Extracted material:
--*--

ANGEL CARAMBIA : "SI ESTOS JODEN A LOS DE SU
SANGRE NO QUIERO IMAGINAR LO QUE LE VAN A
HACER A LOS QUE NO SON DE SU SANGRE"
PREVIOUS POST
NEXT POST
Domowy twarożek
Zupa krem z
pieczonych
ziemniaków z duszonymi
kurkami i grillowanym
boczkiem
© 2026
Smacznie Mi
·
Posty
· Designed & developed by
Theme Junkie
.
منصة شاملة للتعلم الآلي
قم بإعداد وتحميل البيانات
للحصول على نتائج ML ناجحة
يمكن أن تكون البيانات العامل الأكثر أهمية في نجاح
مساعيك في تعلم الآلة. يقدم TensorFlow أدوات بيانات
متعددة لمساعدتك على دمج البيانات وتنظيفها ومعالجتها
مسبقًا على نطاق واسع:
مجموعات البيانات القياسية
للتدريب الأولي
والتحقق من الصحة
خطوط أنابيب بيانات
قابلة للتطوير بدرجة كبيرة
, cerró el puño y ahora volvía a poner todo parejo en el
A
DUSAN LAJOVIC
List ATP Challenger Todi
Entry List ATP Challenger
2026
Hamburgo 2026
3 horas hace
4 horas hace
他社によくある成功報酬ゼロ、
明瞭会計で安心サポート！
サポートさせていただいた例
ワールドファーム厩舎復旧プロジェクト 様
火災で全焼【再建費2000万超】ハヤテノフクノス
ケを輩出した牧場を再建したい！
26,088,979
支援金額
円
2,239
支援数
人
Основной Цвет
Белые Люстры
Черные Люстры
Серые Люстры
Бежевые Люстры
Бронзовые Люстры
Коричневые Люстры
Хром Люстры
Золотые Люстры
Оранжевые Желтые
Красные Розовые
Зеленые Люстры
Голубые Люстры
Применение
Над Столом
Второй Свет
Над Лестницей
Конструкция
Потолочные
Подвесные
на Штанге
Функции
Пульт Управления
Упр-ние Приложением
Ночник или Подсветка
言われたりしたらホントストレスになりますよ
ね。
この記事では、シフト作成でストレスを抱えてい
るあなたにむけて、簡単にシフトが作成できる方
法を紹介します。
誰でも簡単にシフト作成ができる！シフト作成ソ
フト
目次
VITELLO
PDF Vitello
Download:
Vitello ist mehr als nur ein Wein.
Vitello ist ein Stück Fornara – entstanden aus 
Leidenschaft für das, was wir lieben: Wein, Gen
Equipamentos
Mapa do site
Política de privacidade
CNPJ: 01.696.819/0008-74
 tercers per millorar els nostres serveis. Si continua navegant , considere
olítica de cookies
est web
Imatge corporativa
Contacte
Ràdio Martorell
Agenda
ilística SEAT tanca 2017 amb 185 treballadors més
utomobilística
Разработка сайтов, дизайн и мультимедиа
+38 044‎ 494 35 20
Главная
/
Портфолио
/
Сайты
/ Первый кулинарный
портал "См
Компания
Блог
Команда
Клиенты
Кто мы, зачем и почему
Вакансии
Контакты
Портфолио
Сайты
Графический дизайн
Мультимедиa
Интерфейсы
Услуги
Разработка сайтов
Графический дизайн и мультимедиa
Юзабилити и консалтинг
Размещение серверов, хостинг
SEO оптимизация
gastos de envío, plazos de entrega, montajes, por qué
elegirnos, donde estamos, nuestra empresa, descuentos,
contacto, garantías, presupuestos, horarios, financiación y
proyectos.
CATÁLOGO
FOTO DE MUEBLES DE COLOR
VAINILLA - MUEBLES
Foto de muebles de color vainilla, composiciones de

--*--

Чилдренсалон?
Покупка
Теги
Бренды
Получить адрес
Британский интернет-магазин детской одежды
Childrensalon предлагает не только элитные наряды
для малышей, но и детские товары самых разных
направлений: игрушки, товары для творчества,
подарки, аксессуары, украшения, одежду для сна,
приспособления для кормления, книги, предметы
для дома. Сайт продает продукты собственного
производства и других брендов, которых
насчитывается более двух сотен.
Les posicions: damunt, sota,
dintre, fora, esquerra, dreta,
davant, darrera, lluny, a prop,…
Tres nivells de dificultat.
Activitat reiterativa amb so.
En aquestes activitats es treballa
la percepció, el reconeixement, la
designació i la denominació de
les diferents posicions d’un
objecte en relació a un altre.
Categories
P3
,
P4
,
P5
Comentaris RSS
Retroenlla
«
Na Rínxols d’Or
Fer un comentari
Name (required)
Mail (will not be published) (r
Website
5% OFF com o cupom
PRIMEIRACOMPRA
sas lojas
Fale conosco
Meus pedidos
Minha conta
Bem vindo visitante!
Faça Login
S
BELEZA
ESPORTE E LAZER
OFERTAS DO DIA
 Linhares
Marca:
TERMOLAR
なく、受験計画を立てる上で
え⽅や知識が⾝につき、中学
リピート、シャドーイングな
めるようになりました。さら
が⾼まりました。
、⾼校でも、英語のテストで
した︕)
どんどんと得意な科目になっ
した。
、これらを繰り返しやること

--*--

Your task:
The required output is every line above from the one with "davant, darrera, lluny, a prop,…" down to the one with "え⽅や知識が⾝につき、中学", restated word for word, ends included.

Completed task:
davant, darrera, lluny, a prop,…
Tres nivells de dificultat.
Activitat reiterativa amb so.
En aquestes activitats es treballa
la percepció, el reconeixement, la
designació i la denominació de
les diferents posicions d’un
objecte en relació a un altre.
Categories
P3
,
P4
,
P5
Comentaris RSS
Retroenlla
«
Na Rínxols d’Or
Fer un comentari
Name (required)
Mail (will not be published) (r
Website
5% OFF com o cupom
PRIMEIRACOMPRA
sas lojas
Fale conosco
Meus pedidos
Minha conta
Bem vindo visitante!
Faça Login
S
BELEZA
ESPORTE E LAZER
OFERTAS DO DIA
 Linhares
Marca:
TERMOLAR
なく、受験計画を立てる上で
え⽅や知識が⾝につき、中学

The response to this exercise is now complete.